Los alemanes, por su parte, contaban con la cadencia de sus temibles ametralladoras MG-34. Equipada con proyectiles de calibre 7,92 mm, la bautizada como sierra de Hitler escupía de 800 a 900 disparos por minuto, una letal cortina de fuego difícil de sortear. El soldado de infantería teutón, equipado con lanzallamas, granadas de mano y subfusiles MP-40, optaba por utilizar los PPSH-41 capturados a la menor ocasión. Su tambor cilíndrico de 71 proyectiles doblaba en capacidad a los 32 alojados en su propio cargador, otorgándole clara ventaja. Sin contar el armamento, un hombre arrastraba 22 kg de equipamiento: cubiertos, ropa de recambio, hornillo, botiquín, máscara de gas y demás pertrechos. Este peso adicional, inexistente en el bando contrario, limitó su movilidad entre escombros.

Los soviéticos preferían atacar amparados por la oscuridad. Evitaban así a los peligrosos Stukas germanos, estacionados durante la noche. No era el caso de los obsoletos biplanos Polikarpov Po-2, en ocasiones pilotados por las famosas Brujas de la Noche. Tras apagar los motores, las valientes aviadoras arrojaban pequeñas bombas en misiones quirúrgicas que acechaban sin descanso a las tropas de Von Paulus. Algo parecido sucedía en el subsuelo estalingradense, donde comandos de asalto emergían desde las cloacas para descargar efectivos golpes de mano.

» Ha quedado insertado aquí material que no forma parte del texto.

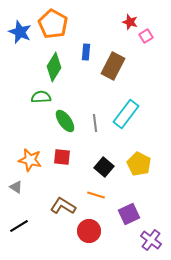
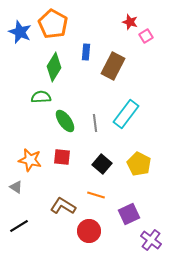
black square: moved 2 px left, 3 px up
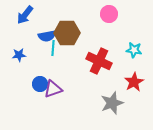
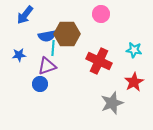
pink circle: moved 8 px left
brown hexagon: moved 1 px down
purple triangle: moved 6 px left, 23 px up
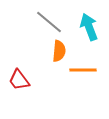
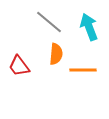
orange semicircle: moved 3 px left, 3 px down
red trapezoid: moved 14 px up
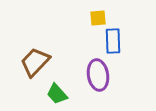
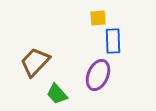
purple ellipse: rotated 32 degrees clockwise
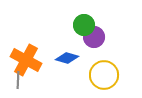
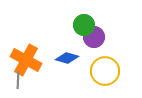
yellow circle: moved 1 px right, 4 px up
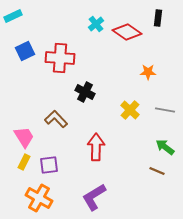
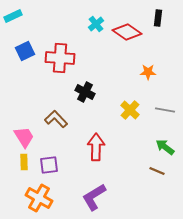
yellow rectangle: rotated 28 degrees counterclockwise
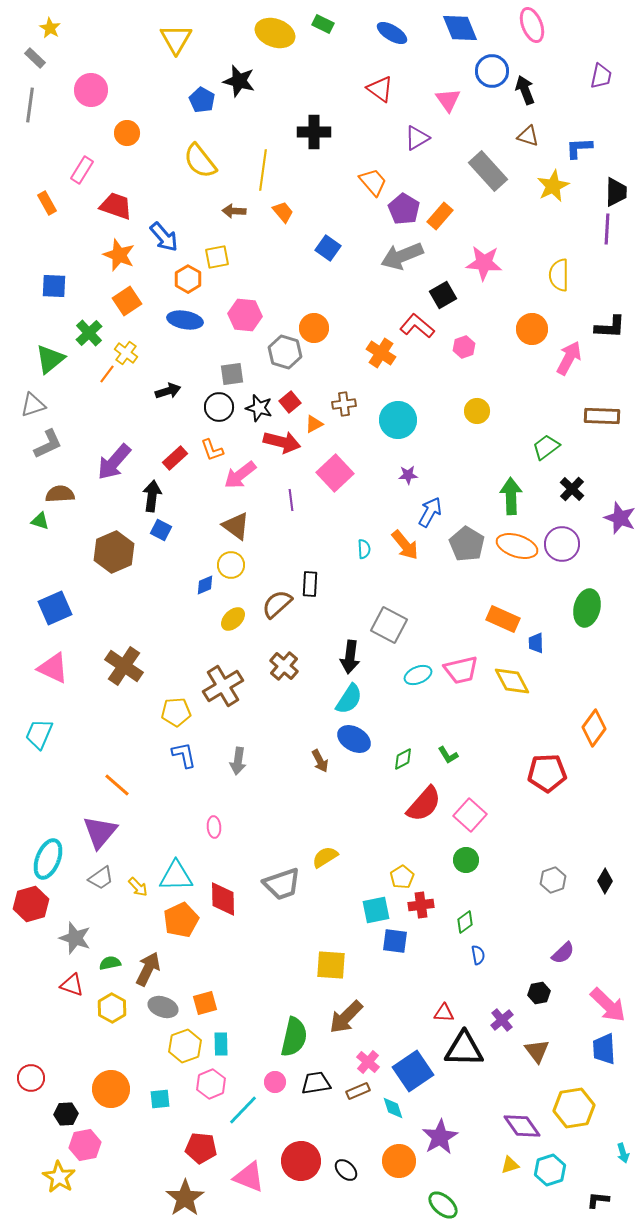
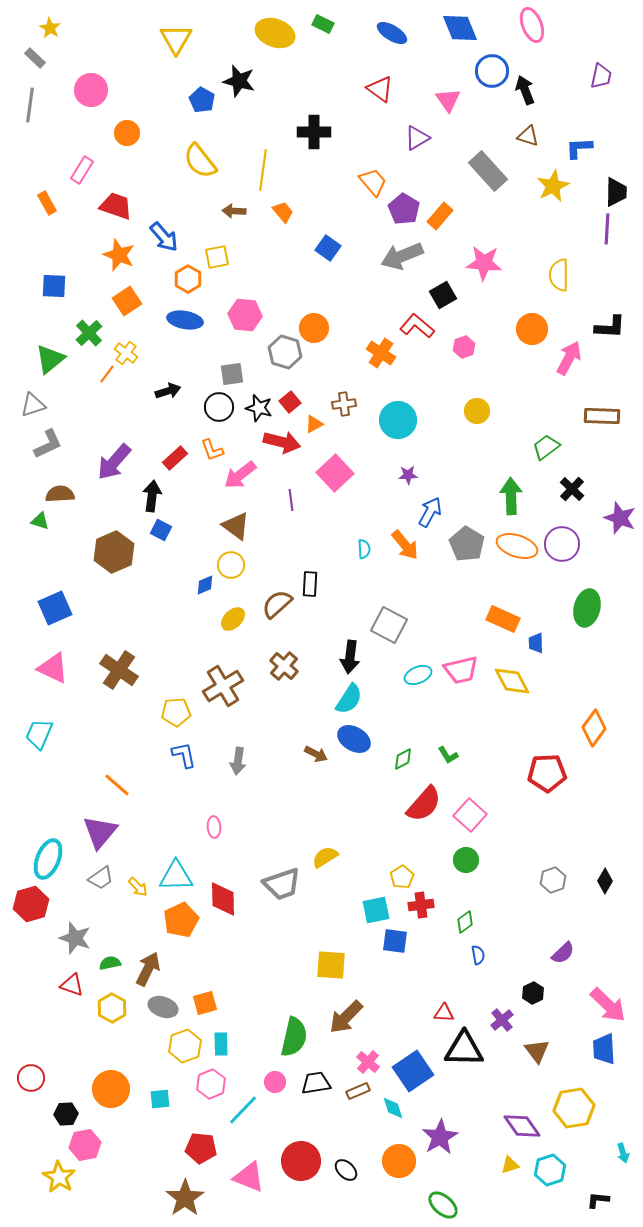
brown cross at (124, 666): moved 5 px left, 4 px down
brown arrow at (320, 761): moved 4 px left, 7 px up; rotated 35 degrees counterclockwise
black hexagon at (539, 993): moved 6 px left; rotated 15 degrees counterclockwise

Como consecuencia, el sistema de alcantarillado se convirtió en un campo de batalla donde el uso del lanzallamas convirtió las canalizaciones en antesalas del infierno. 

Miembros del 588.º Regimiento de Bombarderos Nocturnos, conocido por las tropas alemanas con el apodo de «Brujas de la Noche». Foto: ASC.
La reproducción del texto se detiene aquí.